Yet another substitution problem

Amphiaraus has asked for the wisdom of the Perl Monks concerning the following question:

PROBLEMS BELOW APPEAR SOLVED

I have one problem left to solve, appears straightforward, but my code is doing incomplete job of getting rid of bogus "current dir" characters -- i.e. changing "/./" to "/"

n00b perlmonk humbly requests grizzled old perlmonks if they can help. What the heck is the correct terminology for a n00b perlmonk anyway?

My comment and code follow

# D) Rid input files of all instances of the unix current directory symbol "/./"
# Example: /vobs/synergy_core_apps/code/./././personalize/src would be changed to
# /vobs/synergy_core_apps/code/personalize/src

$file_vep_cleaned =~ s/\/\.\//\//g;

=======================

I am getting started in adding sed to my Perl programs and would appreciate some help with these 2 sed problems.

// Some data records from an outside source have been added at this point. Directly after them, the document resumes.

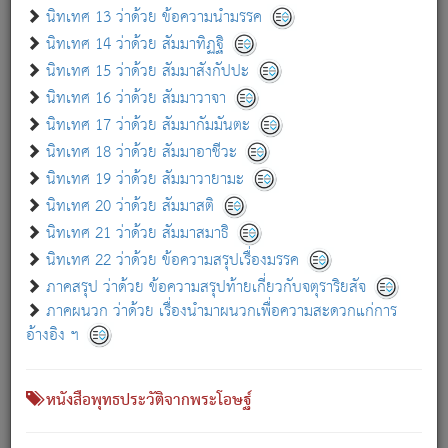
เกี่ยวกับธรรมโฆษณ์ออนไลน์ (Disclaimer)
นิทเทศ 13 ว่าด้วย ข้อความนำมรรค
แม้ระบบ "ธรรมโฆษณ์ออนไลน์" พยายามปรับปรุงข้อมูลให้ถูกต้องมากที่สุด
นิทเทศ 14 ว่าด้วย สัมมาทิฏฐิ
ผู้ศึกษาก็พึงตรวจสอบกับตัวเล่มหนังสือต้นฉบับ ที่มีการพิมพ์ครั้งล่าสุด
นิทเทศ 15 ว่าด้วย สัมมาสังกัปปะ
ก่อนนำข้อมูลไปใช้ในการอ้างอิง"
นิทเทศ 16 ว่าด้วย สัมมาวาจา
|
|
แจ้งข้อผิดพลาด / แนะนำ
เกี่ยวกับอัตถจารี
เกี่ยวกับการพัฒนา
นิทเทศ 17 ว่าด้วย สัมมากัมมันตะ
นิทเทศ 18 ว่าด้วย สัมมาอาชีวะ
นิทเทศ 19 ว่าด้วย สัมมาวายามะ
หนังสือที่เกี่ยวข้อง
นิทเทศ 20 ว่าด้วย สัมมาสติ
นิทเทศ 21 ว่าด้วย สัมมาสมาธิ
นิทเทศ 22 ว่าด้วย ข้อความสรุปเรื่องมรรค
ภาคสรุป ว่าด้วย ข้อความสรุปท้ายเกี่ยวกับจตุราริยสัจ
ภาคผนวก ว่าด้วย เรื่องนำมาผนวกเพื่อความสะดวกแก่การ
อ้างอิง ฯ
หนังสือพุทธประวัติจากพระโอษฐ์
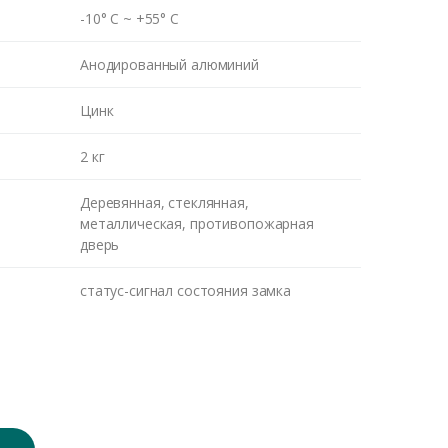
-10° C ~ +55° C
Анодированный алюминий
Цинк
2 кг
Деревянная, стеклянная,
металлическая, противопожарная
дверь
статус-сигнал состояния замка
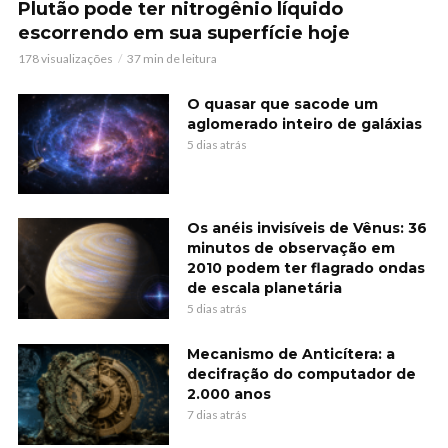
Plutão pode ter nitrogênio líquido
escorrendo em sua superfície hoje
178 visualizações
37 min de leitura
O quasar que sacode um
aglomerado inteiro de galáxias
5 dias atrás
Os anéis invisíveis de Vênus: 36
minutos de observação em
2010 podem ter flagrado ondas
de escala planetária
5 dias atrás
Mecanismo de Anticítera: a
decifração do computador de
2.000 anos
7 dias atrás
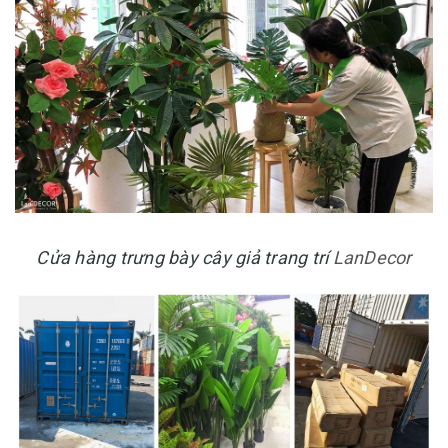
Cửa hàng trưng bày cây giả trang trí
LanDecor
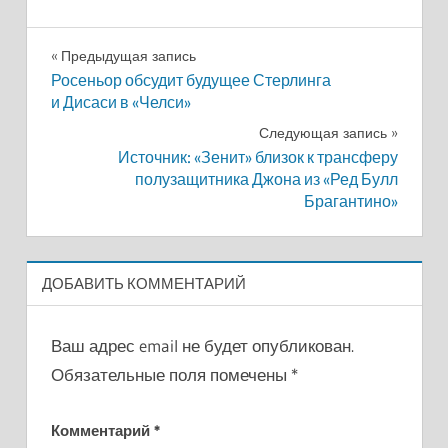
Навигация
Предыдущая запись
Росеньор обсудит будущее Стерлинга
по
и Дисаси в «Челси»
записям
Следующая запись
Источник: «Зенит» близок к трансферу
полузащитника Джона из «Ред Булл
Брагантино»
ДОБАВИТЬ КОММЕНТАРИЙ
Ваш адрес email не будет опубликован.
Обязательные поля помечены
*
Комментарий
*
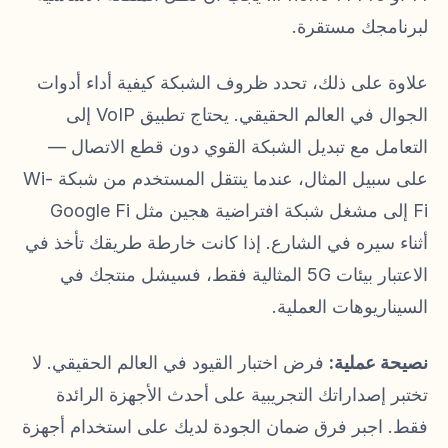
لبرنامجك مستقرة.
علاوة على ذلك، تحدد ظروف الشبكة كيفية أداء أدوات
الجوال في العالم الحقيقي. يحتاج تطبيق VoIP إلى
التعامل مع تبديل الشبكة القوي دون قطع الاتصال —
على سبيل المثال، عندما ينتقل المستخدم من شبكة Wi-
Fi إلى مشغل شبكة افتراضية هجين مثل Google Fi
أثناء سيره في الشارع. إذا كانت خارطة طريقك تأخذ في
الاعتبار بيئات 5G المثالية فقط، فسيشل منتجك في
السيناريوهات العملية.
نصيحة عملية:
فرض اختبار القيود في العالم الحقيقي. لا
تختبر إصداراتك التجريبية على أحدث الأجهزة الرائدة
فقط. اجبر فرق ضمان الجودة لديك على استخدام أجهزة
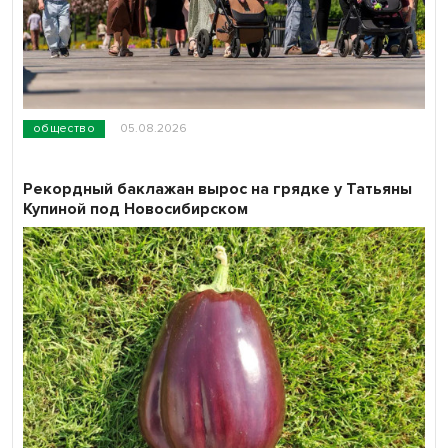
общество
05.08.2026
Рекордный баклажан вырос на грядке у Татьяны
Купиной под Новосибирском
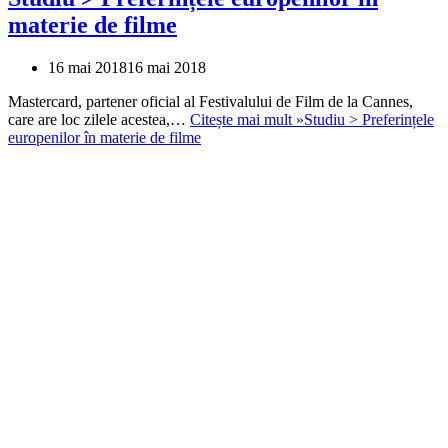
materie de filme
16 mai 2018
16 mai 2018
Mastercard, partener oficial al Festivalului de Film de la Cannes,
care are loc zilele acestea,…
Citește mai mult »
Studiu > Preferințele
europenilor în materie de filme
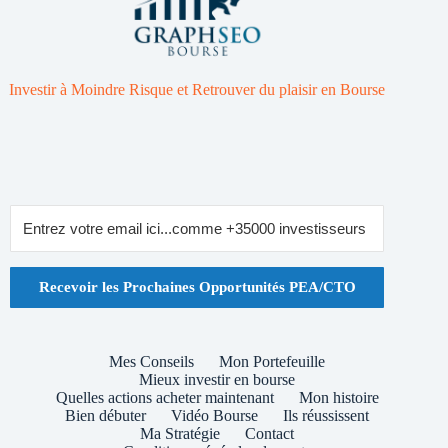
Investir à Moindre Risque et Retrouver du plaisir en Bourse
Recevoir les Prochaines Opportunités PEA/CTO
Mes Conseils
Mon Portefeuille
Mieux investir en bourse
Quelles actions acheter maintenant
Mon histoire
Bien débuter
Vidéo Bourse
Ils réussissent
Ma Stratégie
Contact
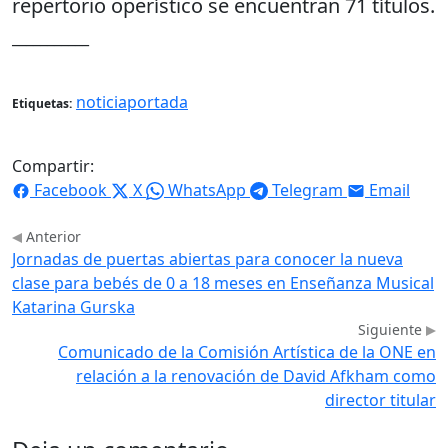
repertorio operístico se encuentran 71 títulos.
___________
noticiaportada
Etiquetas:
Compartir:
Facebook
X
WhatsApp
Telegram
Email
Anterior
Jornadas de puertas abiertas para conocer la nueva
clase para bebés de 0 a 18 meses en Enseñanza Musical
Katarina Gurska
Siguiente
Comunicado de la Comisión Artística de la ONE en
relación a la renovación de David Afkham como
director titular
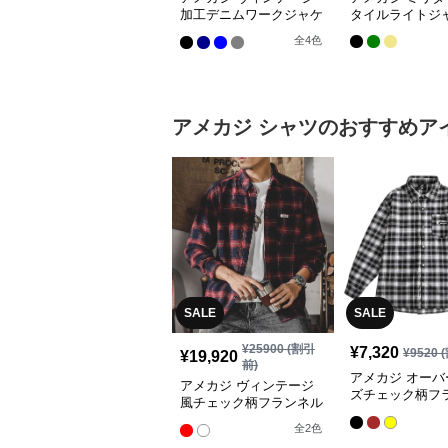
加工デニムワークジャケ
タイルライトジ
ット
全
4
色
アメカジ
シャツ
のおすすめア
SALE
SALE
¥
25900
(割引
¥
7,320
¥
9520
(
¥
19,920
前)
アメカジ オーバ
アメカジ ヴィンテージ
ズチェック柄フ
風チェック柄フランネル
シャツ
シャツ
全
2
色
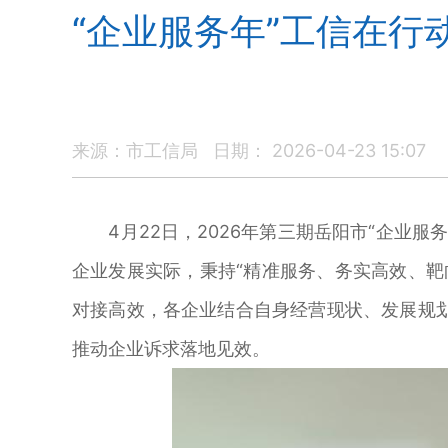
“企业服务年”工信在行
来源：市工信局
日期： 2026-04-23 15:07
4月22日，2026年第三期岳阳市“企业服
企业发展实际，秉持“精准服务、务实高效、
对接高效，各企业结合自身经营现状、发展规
推动企业诉求落地见效。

I need to write a number of sed statements to clean up errors from input files consisting of clearcase directories and files of the form:

/vobs/dirname1/dirname2/dirname3/filename
or
/vobs/dirname1/dirname2/dirname3

I have completed all the needed sed statements except for two that are needed to clean up the following errors:

1) Convert duplicated front-slash markers to single front-slash markers, i.e.

/vobs/dirname1////dirname2//dirname3////filename
becomes
/vobs/dirname1/dirname2/dirname3/filename

I have tried to replace 2 or more "/"'s with a single "/" using

$filename =~ s/\/[\/]+/\//;

but the above statement does nothing.

What Perl sed syntax might be used to make this transformation?

2) Another error is to rid my input file of all instances of the unix parent directory symbol ".." - i.e.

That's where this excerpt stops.